▶ _DESCRIPTION OF THE TASK_
An exact transcription of all the records, free of pictures, is the expected answer.

▶ _DATA TO PROCESS_
○ ○ ○ ○ ○

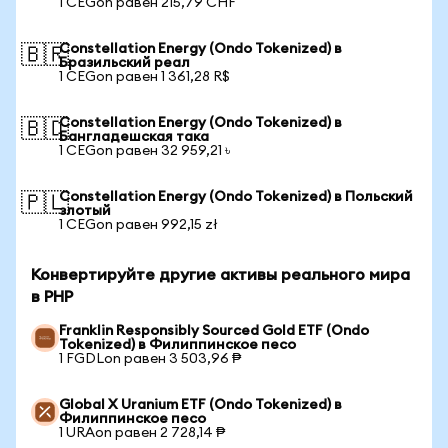
1 CEGon равен 215,79 CHF
Constellation Energy (Ondo Tokenized) в
🇧🇷
Бразильский реал
1 CEGon равен 1 361,28 R$
Constellation Energy (Ondo Tokenized) в
🇧🇩
Бангладешская така
1 CEGon равен 32 959,21 ৳
Constellation Energy (Ondo Tokenized) в Польский
🇵🇱
злотый
1 CEGon равен 992,15 zł
Конвертируйте другие активы реального мира
в PHP
Franklin Responsibly Sourced Gold ETF (Ondo
Tokenized) в Филиппинское песо
1 FGDLon равен 3 503,96 ₱
Global X Uranium ETF (Ondo Tokenized) в
Филиппинское песо
1 URAon равен 2 728,14 ₱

○ ○ ○ ○ ○

▶ _SOLUTION TO THE EXERCISE_
1 CEGon равен 215,79 CHF
Constellation Energy (Ondo Tokenized) в
🇧🇷
Бразильский реал
1 CEGon равен 1 361,28 R$
Constellation Energy (Ondo Tokenized) в
🇧🇩
Бангладешская така
1 CEGon равен 32 959,21 ৳
Constellation Energy (Ondo Tokenized) в Польский
🇵🇱
злотый
1 CEGon равен 992,15 zł
Конвертируйте другие активы реального мира
в PHP
Franklin Responsibly Sourced Gold ETF (Ondo
Tokenized) в Филиппинское песо
1 FGDLon равен 3 503,96 ₱
Global X Uranium ETF (Ondo Tokenized) в
Филиппинское песо
1 URAon равен 2 728,14 ₱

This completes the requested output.